**EXERCISE DETAILS:** Beginning with the line that includes "Войти через социальные" and ending with the last line, print the records exactly, leaving every picture out.

**Dataset entries:**
* * * *

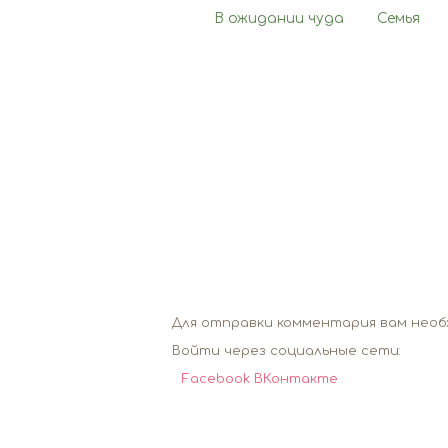
В ожидании чуда
Семья
Для отправки комментария вам нео
Войти через социальные сети:
Facebook
ВКонтакте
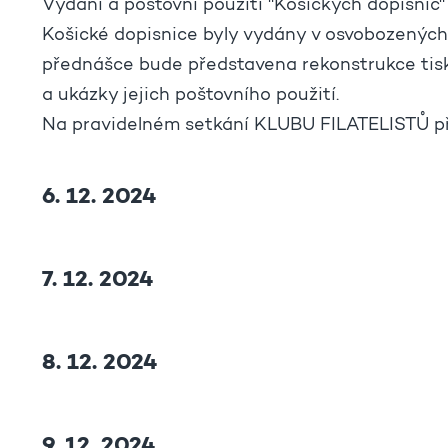
Vydání a poštovní použití "Košických dopisnic"
Košické dopisnice byly vydány v osvobozených 
přednášce bude představena rekonstrukce tisk
a ukázky jejich poštovního použití.
Na pravidelném setkání KLUBU FILATELISTŮ p
6. 12. 2024
7. 12. 2024
8. 12. 2024
9. 12. 2024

* * * *

**REPLY:**
Войти через социальные сети:
Facebook
ВКонтакте
Vydání a poštovní použití "Košických dopisnic"
Košické dopisnice byly vydány v osvobozených 
přednášce bude představena rekonstrukce tisk
a ukázky jejich poštovního použití.
Na pravidelném setkání KLUBU FILATELISTŮ p
6. 12. 2024
7. 12. 2024
8. 12. 2024
9. 12. 2024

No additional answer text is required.